Paul Pogba. PA Images/Alamy Images

Paul Pogba's career in jeopardy following ban

Eight years ago, Paul Pogba appeared poised to join Lionel Messi and Cristiano Ronaldo in the upper echelon of superstar soccer royalty. He had the pedigree, the skill, the look and the transfer record-breaking contract to boot.

Eight years later, on Feb. 29, an Italian Court handed him a potentially career-ending four-year doping ban.

Had Pogba grown into the generational talent he seemed destined to become, this four-year ban would be jolting the sports world in a way reminiscent of Ben Johnson being stripped of his 100-meter gold at the 1988 Olympics or Victor Conte coming clean and implicating Barry Bonds and Marion Jones in the use of "the cream" and "the clear."

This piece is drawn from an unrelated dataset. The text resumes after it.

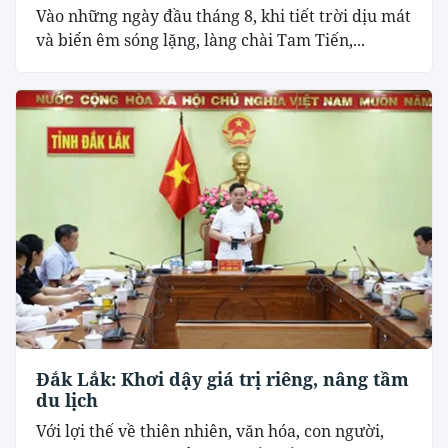
Vào những ngày đầu tháng 8, khi tiết trời dịu mát
và biển êm sóng lặng, làng chài Tam Tiến,...
Đắk Lắk: Khơi dậy giá trị riêng, nâng tầm
du lịch
Với lợi thế về thiên nhiên, văn hóa, con người,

Rather than a shocking interruption, this banishment feels more like the inevitable, almost merciful coda to a career derailed and only limping forward as no graceful exists are available along the nonstop route connecting the edge of Elysium and the beginning of irrelevance.  

Pogba's return to United began by living up to the hype generated by the record-breaking transfer it took to sign him. He scored the Europa League title-winning goal in his first year, then led them to an FA Cup final and the Champions League knockout rounds in his second.

Following his successful first two seasons at United, Pogba's fame reached its zenith at the 2018 World Cup. He played in all but two minutes of every meaningful match and scored a goal in the final as France took down Croatia to win their first World Cup since 1998.  

Standing on Moscow's rain-soaked Luzhniki Stadium field after the final, Pogba danced and rejoiced with the trophy he was integral in winning. His ebullience looked fitting for the stakes it seemed to represent: the coronation of a new global soccer king.  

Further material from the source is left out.